Postby sum » 14 Oct 2008 12:56

Arun_S wrote:
Firstly I know that Prof S. Chandrashekar's group is very capable. Believe his group has been using ROCKSIM for quite some time now ;).
Prof S. Chandrashekar mentioned sometime ago that BR website has been a useful site for them to do their studies on Paki and Chinee missiles.

I & BR big-Boss treasure few photos with the team and Dr.Kasturirangan during last Aero India.
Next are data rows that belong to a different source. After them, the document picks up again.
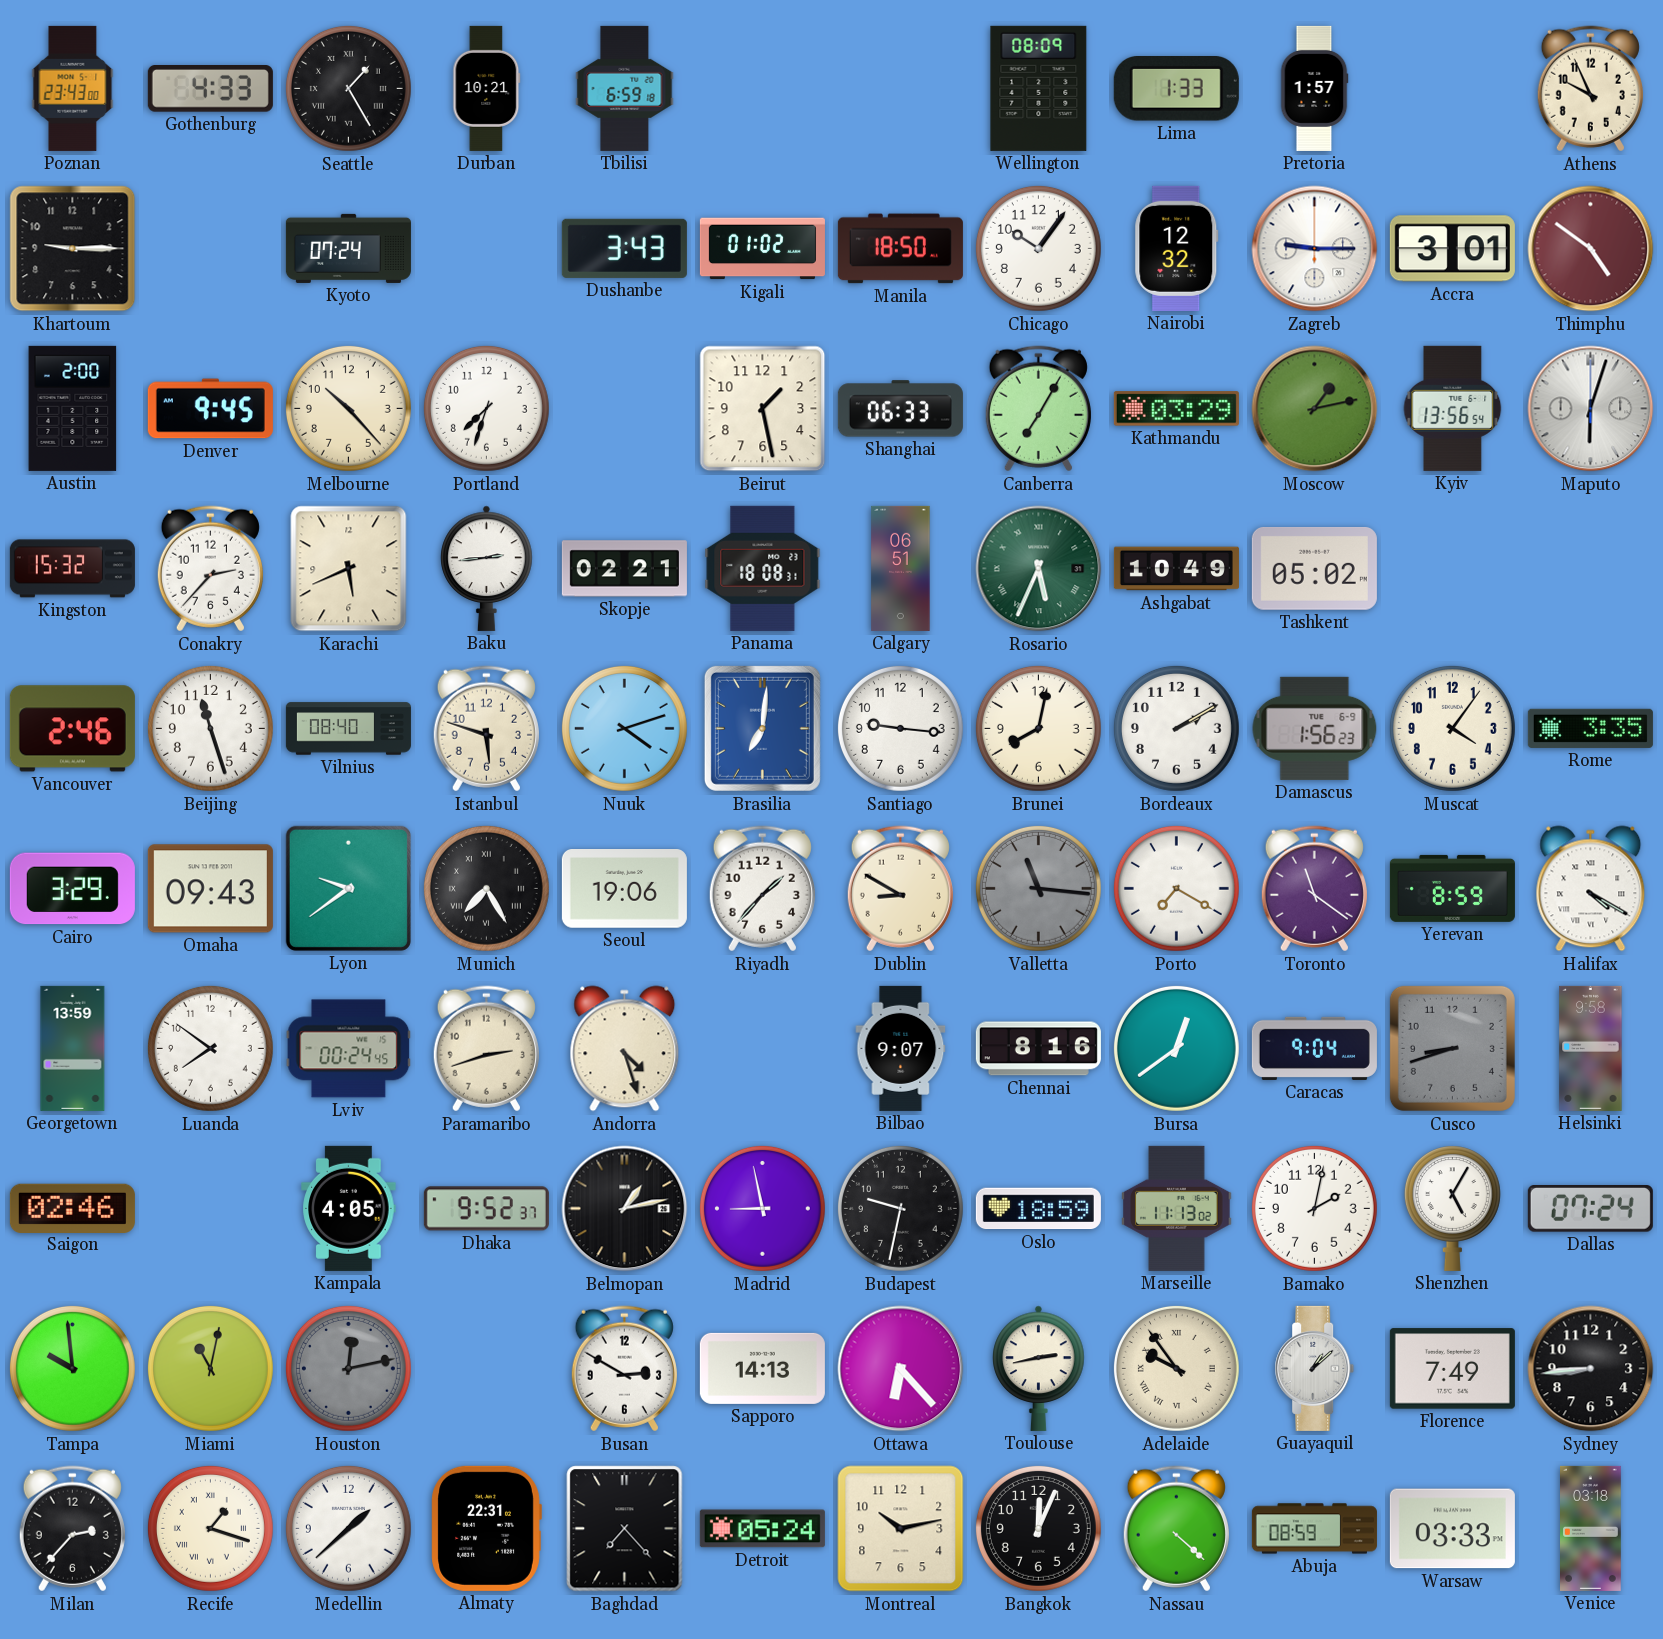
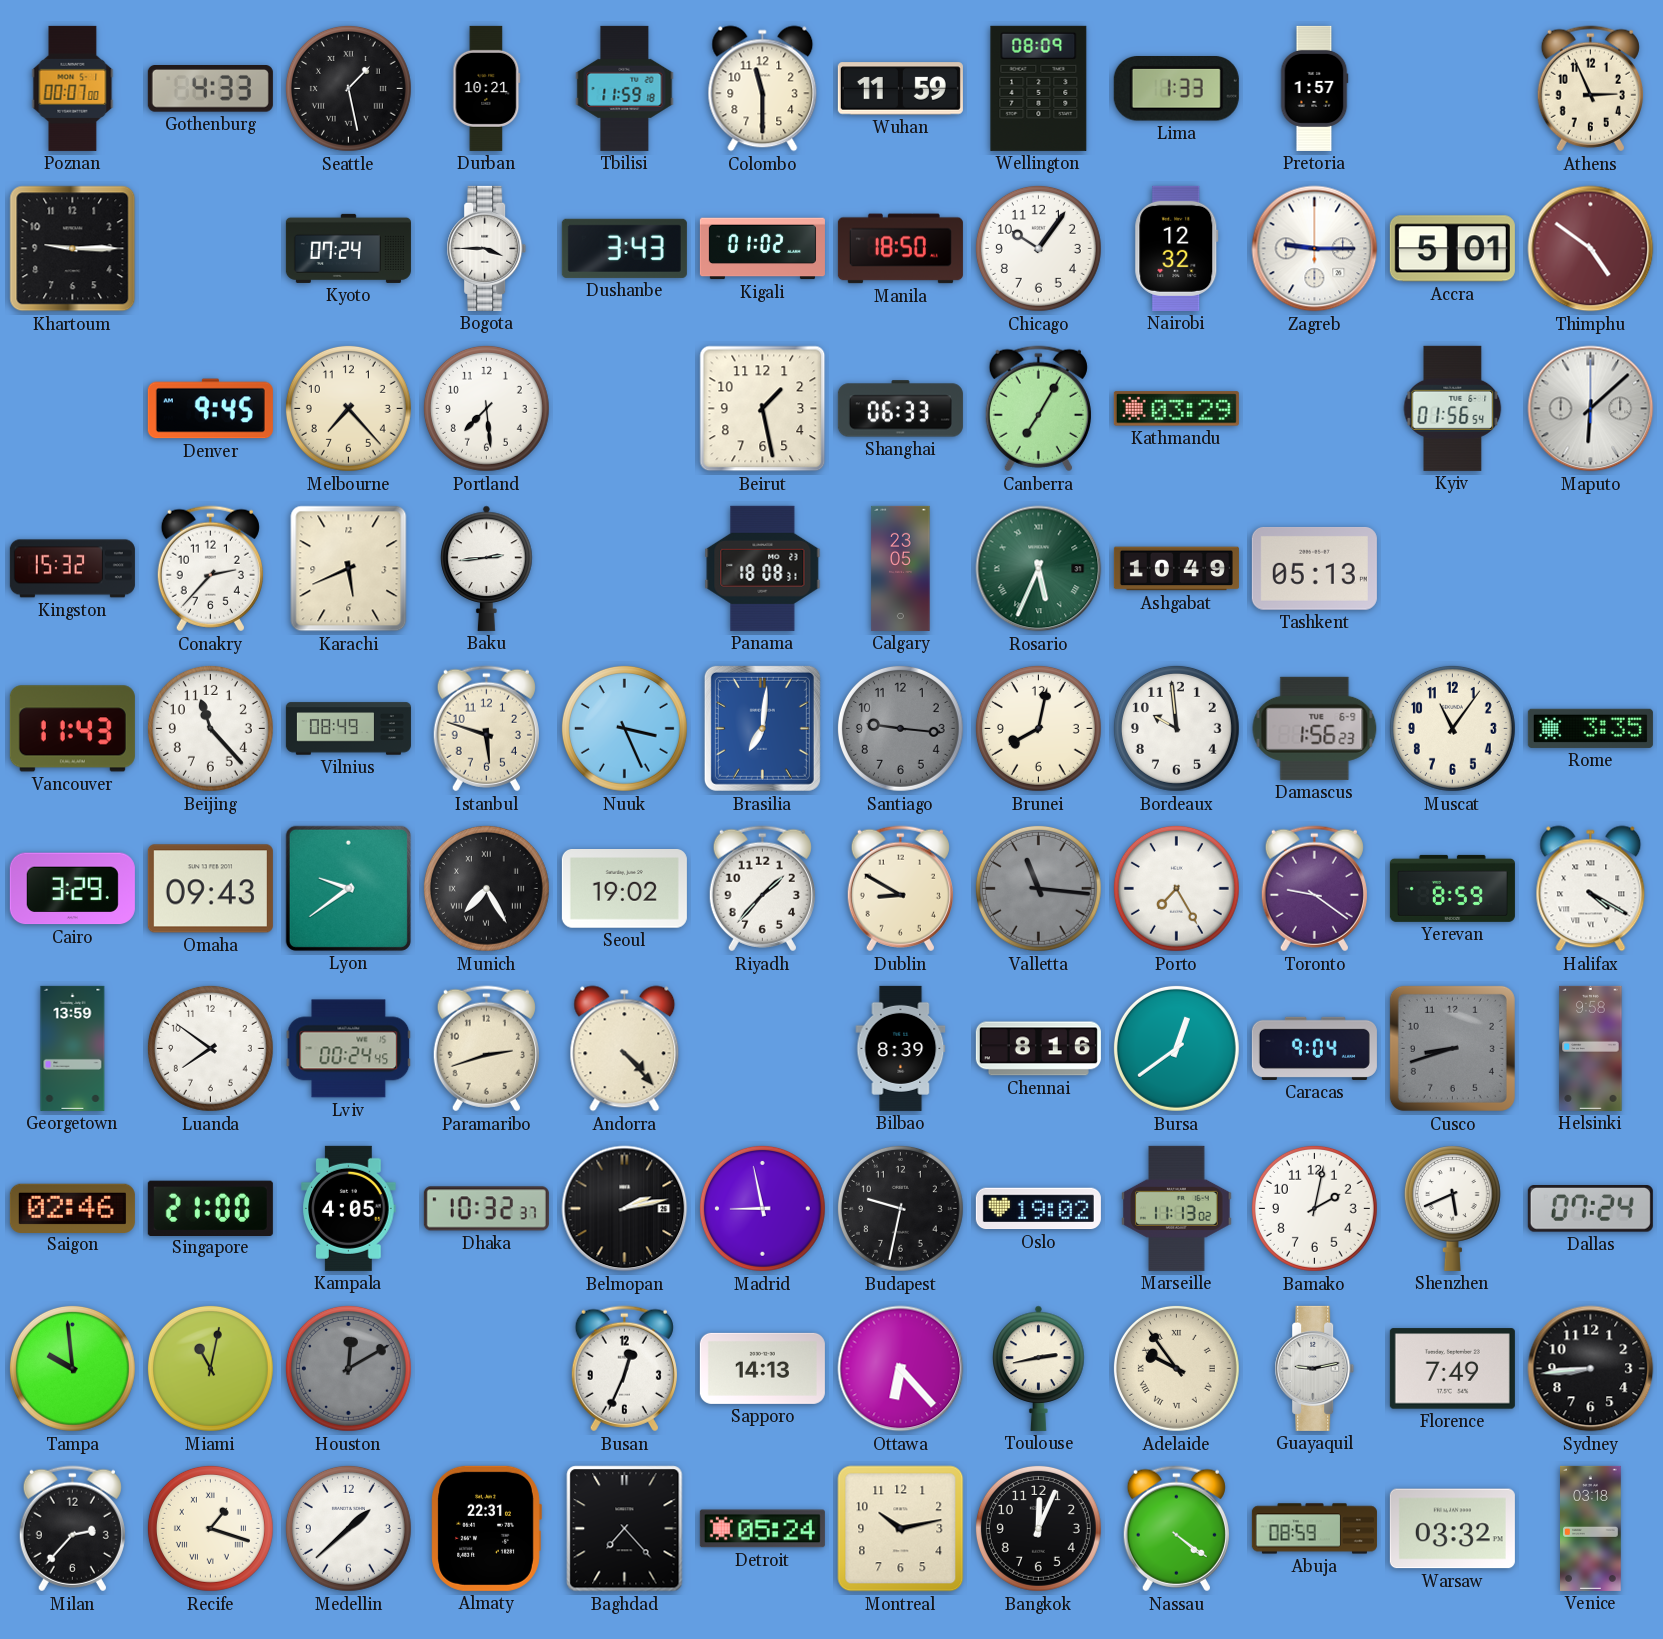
Poznan: 23:43 -> 00:07
Seattle: 1:25 -> 1:28
Tbilisi: 6:59 -> 11:59
Colombo: none -> 11:30
Wuhan: none -> 11:59
Athens: 9:56 -> 2:56
Bogota: none -> 3:45
Accra: 3:01 -> 5:01
Austin: 2:00 -> none
Melbourne: 10:23 -> 7:23
Portland: 7:33 -> 7:29
Moscow: 1:13 -> none
Kyiv: 13:56 -> 01:56
Maputo: 6:03 -> 6:08
Skopje: 02:21 -> none
Calgary: 06:51 -> 23:05
Tashkent: 05:02 -> 05:13
Vancouver: 2:46 -> 11:43
Beijing: 11:27 -> 11:23
Vilnius: 08:40 -> 08:49
Nuuk: 4:12 -> 3:26
Santiago dial: white -> grey
Bordeaux: 2:10 -> 9:59
Muscat: 4:06 -> 11:06
Seoul: 19:06 -> 19:02
Porto: 7:20 -> 7:25
Toronto: 11:21 -> 9:21
Andorra: 4:27 -> 4:23
Bilbao: 9:07 -> 8:39
Singapore: none -> 21:00
Dhaka: 9:52 -> 10:32
Belmopan: 1:13 -> 2:13
Oslo: 18:59 -> 19:02
Shenzhen: 5:05 -> 5:41
Houston: 12:13 -> 12:10
Busan: 2:50 -> 12:34
Guayaquil: 1:08 -> 9:13
Nassau: 4:22 -> 4:21
Warsaw: 03:33 -> 03:32
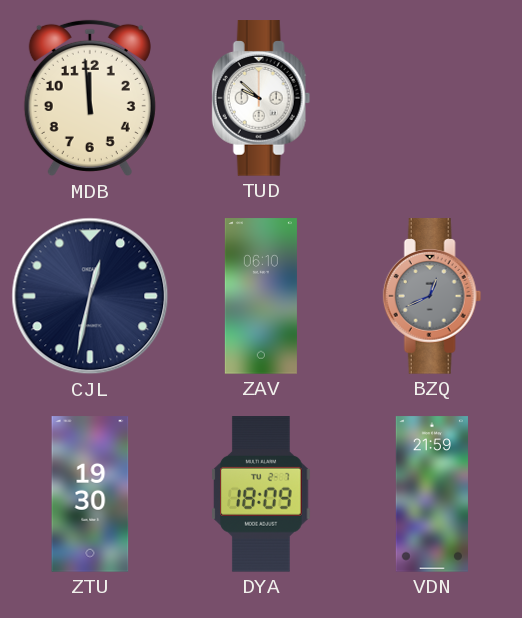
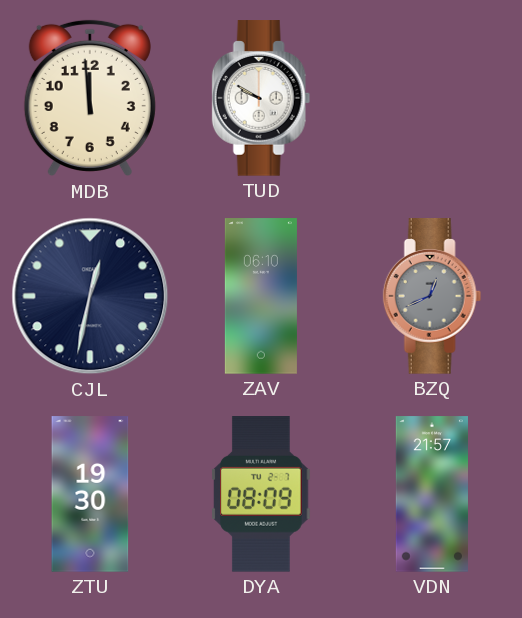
TUD: 9:52 -> 9:50
DYA: 18:09 -> 08:09
VDN: 21:59 -> 21:57
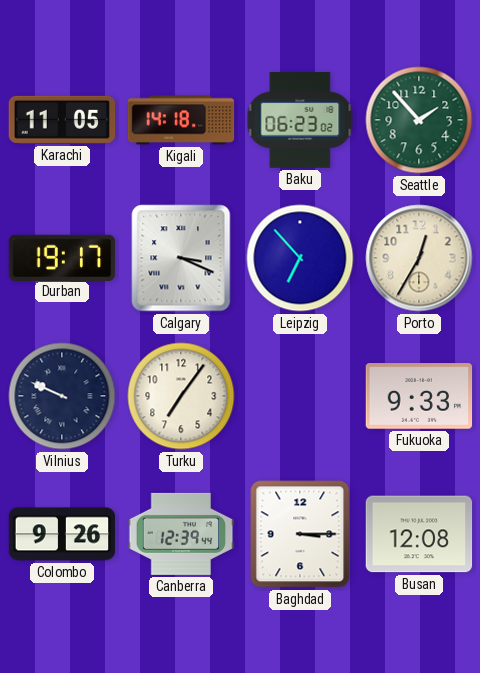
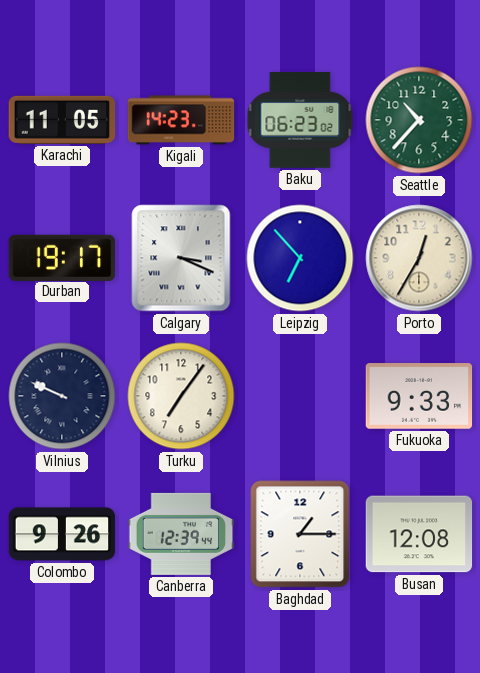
Kigali: 14:18 -> 14:23
Seattle: 1:53 -> 10:37
Baghdad: 3:15 -> 1:15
My recommendation is that what ever Prof S. Chandrashekar's group says on Pakistani and Chinese missiles is the most credible assessment, that even I will not argue against. I have a printed copy of that paper, somewhere is my messy pile. The group under Prof S. Chandrashekar's are so to say "trade professionals, engineers, scientist and strategists". A very good meeting of minds and mutual respect with his group ;)

In Picketien lingo: Usko nakko ignore kanay-ka.

Think of dealing with it, E.g. arousing the Pakis and then cutting off the offending organ with a KLPD. :twisted:

Arun guru, i had read that part about prof.Chandrasekhar being a top gun in missile studies.

Thats why im surprised that he mentions that paki ballistic tech is pretty good and bit of it is "homegrown". From whatever i had seen in BR till now, the impression was that the only indigenous Paki contribution was the green paint!!!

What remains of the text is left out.